What WaPo doesn’t touch on – though it could be excused for not doing so since Barry’s arrest was a well-publicised local story – is how then-mayor Barry was treated relative to how mayor Ford is now being treated by police.
For Canadians unfamiliar with the story, in 1990 Washington, D.C. mayor Marion Barry – who happens to be black – was arrested as part of an FBI entrapment scheme. An ex-girlfriend was hired to lure him to a hotel and offer him drugs supplied by the bureau. Barry took two puffs off a pipe offered by his ex before getting up to leave when
FBI agents stormed the room, grabbing Barry, placing him up against a wall with his arms outstretched and reading him his rights before leading him away in handcuffs.
Contrast that with the reaction of Toronto police chief Bill Blair – who happens to share the same physical description as Rob Ford, though presumably not a crackhead. On viewing a tape showing the mayor smoking crack, obviously high, standing in front of a crack house no less – which the mayor readily admitted to (“Yes, I have smoked crack cocaine.”)
“I’m disappointed,” Blair said at a news conference. “I think as a citizen of Toronto, I’m disappointed. I know this is a traumatic issue for the citizens of this city and for the reputation of this city and that concerns me.”

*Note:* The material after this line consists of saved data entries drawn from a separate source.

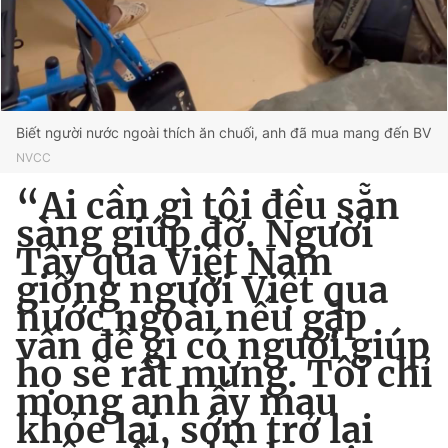
Biết người nước ngoài thích ăn chuối, anh đã mua mang đến BV
NVCC
“Ai cần gì tôi đều sẵn
sàng giúp đỡ. Người
Tây qua Việt Nam
giống người Việt qua
nước ngoài nếu gặp
vấn đề gì có người giúp
họ sẽ rất mừng. Tôi chỉ
mong anh ấy mau
khỏe lại, sớm trở lại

It’s not that Canadian law is kinder and gentler than US law when it comes to narcotics. Each year thousands of Ontarians are charged and convicted for drug possession under the Criminal Code, Controlled Drugs and Substances Act (CDSA) and Youth Criminal Justice Act (YCJA), many of them incarcerated. Under the CDSA, even a first offence possession of a Schedule I controlled substance (which includes crack cocaine) is punishable by a thousand dollar fine and six months in jail.
It’s unlikely many of those incarcerated for narcotics offences are fat, white, middle-aged male crackheads, however. Unfortunately, we can’t tell exactly how few they are. While the official stats give detailed breakdowns by type of offence, sentence, age and gender, race is remarkably absent from the data. Because Canada is apparently a post-racial, egalitarian utopia or something. As the Ford crack story demonstrates, it’s definitely ‘or something’.